Where I have questions is with the marketing of the free cell phones as “Obama phones.”  Imagine, for instance, that it were the government itself that advertised the phones as Obama phones, starting in 2009.  This would be, at the very least, deeply misleading.  It would be taking credit for a program begun under predecessors.  It would be similar to President Bush in his first term, if he had come to office after Clinton initiated a program that gave free cars to welfare recipients, seeking electoral advantage by advertising them as “Bush cars.”

But clearly (?) that’s not the case here, right?  A visit to FreeGovernmentCellPhones.net — which calls itself “a small publishing company and the authority on the U.S. government’s Lifeline Assistance program as it applies to mobile phones” — decries the “false rumor” of Obama Phones, which it calls an “incorrect term” because the cell phone program began several months before Obama’s election.  Case closed.

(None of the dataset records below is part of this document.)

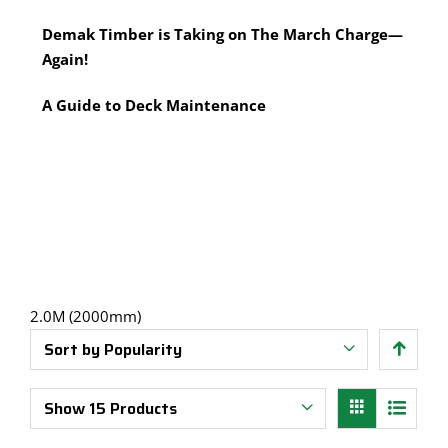
Multi-Tool Blades
Timber Pine Capping
Demak Timber is Taking on The March Charge—
Saws & Accessories
Treated Pine Posts Melbourne
Again!
Saw Blades
Treated Pine Sleepers
Weatherboards
A Guide to Deck Maintenance
2.0M (2000mm)
Sort by
Popularity
Show
15 Products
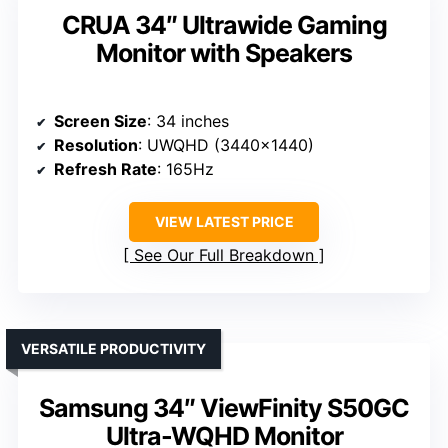
CRUA 34″ Ultrawide Gaming
Monitor with Speakers
Screen Size
: 34 inches
Resolution
: UWQHD (3440×1440)
Refresh Rate
: 165Hz
VIEW LATEST PRICE
See Our Full Breakdown
VERSATILE PRODUCTIVITY
Samsung 34″ ViewFinity S50GC
Ultra-WQHD Monitor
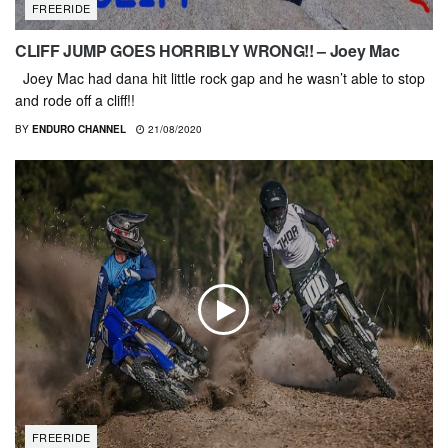
FREERIDE
CLIFF JUMP GOES HORRIBLY WRONG!! – Joey Mac
Joey Mac had dana hit little rock gap and he wasn’t able to stop
and rode off a cliff!!
BY
ENDURO CHANNEL
21/08/2020
FREERIDE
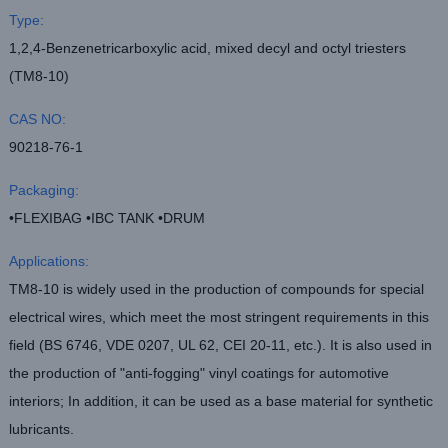
Type:
1,2,4-Benzenetricarboxylic acid, mixed decyl and octyl triesters
(TM8-10)
CAS NO:
90218-76-1
Packaging:
•FLEXIBAG •IBC TANK •DRUM
Applications:
TM8-10 is widely used in the production of compounds for special
electrical wires, which meet the most stringent requirements in this
field (BS 6746, VDE 0207, UL 62, CEI 20-11, etc.). It is also used in
the production of "anti-fogging" vinyl coatings for automotive
interiors; In addition, it can be used as a base material for synthetic
lubricants.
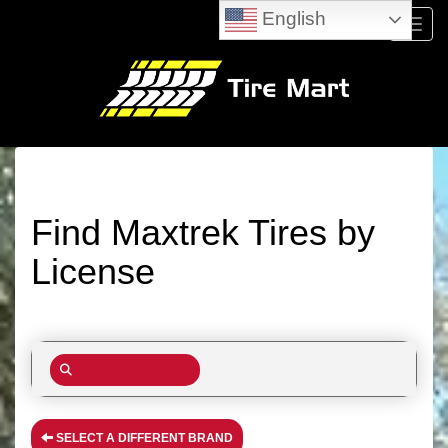
English
Menu
Find Maxtrek Tires by
License
SELECT A DIFFERENT BRAND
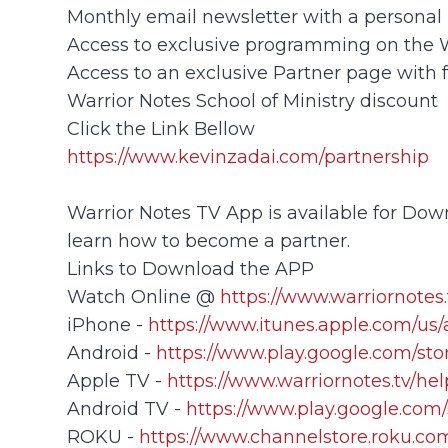
Monthly email newsletter with a personal 
Access to exclusive programming on the
Access to an exclusive Partner page with 
Warrior Notes School of Ministry discount
Click the Link Bellow
https://www.kevinzadai.com/partnership
Warrior Notes TV App is available for Down
learn how to become a partner.
Links to Download the APP
Watch Online @
https://www.warriornotes.
iPhone -
https://www.itunes.apple.com/us
Android -
https://www.play.google.com/sto
Apple TV -
https://www.warriornotes.tv/he
Android TV -
https://www.play.google.com/
ROKU -
https://www.channelstore.roku.com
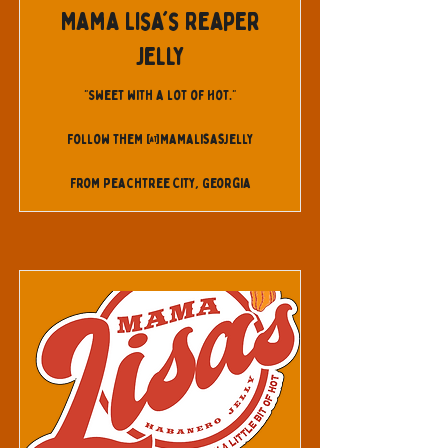
Mama Lisa's Reaper
Jelly
"Sweet with a lot of Hot."
Follow them @mamalisasjelly
From Peachtree City, Georgia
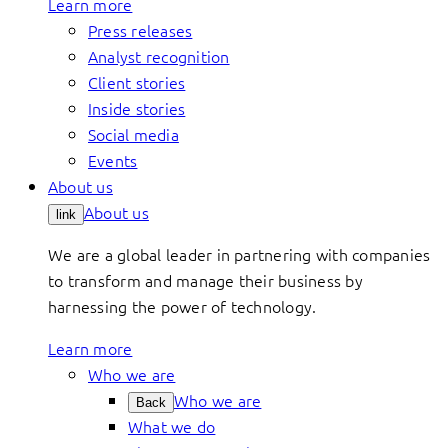
Learn more
Press releases
Analyst recognition
Client stories
Inside stories
Social media
Events
About us
About us
link
We are a global leader in partnering with companies
to transform and manage their business by
harnessing the power of technology.
Learn more
Who we are
Who we are
Back
What we do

Or maybe not.  Visit ObamaPhone.net and here’s what you see (I suspect they’ll make changes soon, if they haven’t already, so I wanted to take a screenshot):

It begins: “What exactly is the free Obama phone? The free OBama phone is a program that is meant to help the financially unstable who cannot afford access to a cell phone…”

When you click the link at ObamaPhone.net to apply for a free cell phone, you’re redirected to…wait for it…FreeGovernmentCellPhones.net.  That’s right.  The same website that decried the “false rumor” and “incorrect term” of The Obama Phone Program has another website, surely desired to attract search engine traffic, that advertises The Obama Phone Program.  Nice.

UPDATE: The website has already been changed!  Visit Obamaphone.net now, and you’ll get something like a blog with no pictures of Obama, as though they’re in the process of dismantling the site.  But surely there’s nothing to see here, folks!  Let’s talk about Mitt Romney’s tax forms!

So then we reach the question: Who funds the companies like FreeGovernmentCellPhones.net and ObamaPhone.net?  Did they begin calling it “the Obama Phone” before or after the rumors of Obama phones began to spread through email?  Do they have a profit-share arrangement with the wireless telecoms that receive money (albeit indirectly) from the government to distribute free cell phones?  Are they paid by the federal government to help spread the word about the free cell phone service program?

These websites are hard to penetrate, so I don’t know the answer, but it’s a juicy question: Is the Obama administration effectively paying a company to advertise the free cell phones as Obama Phones?  Or was the administration aware of the practice, and have they done anything to stop it?  I’m sure the mainstream media are hard on the case, investigating the Obama administration in that relentless way they do.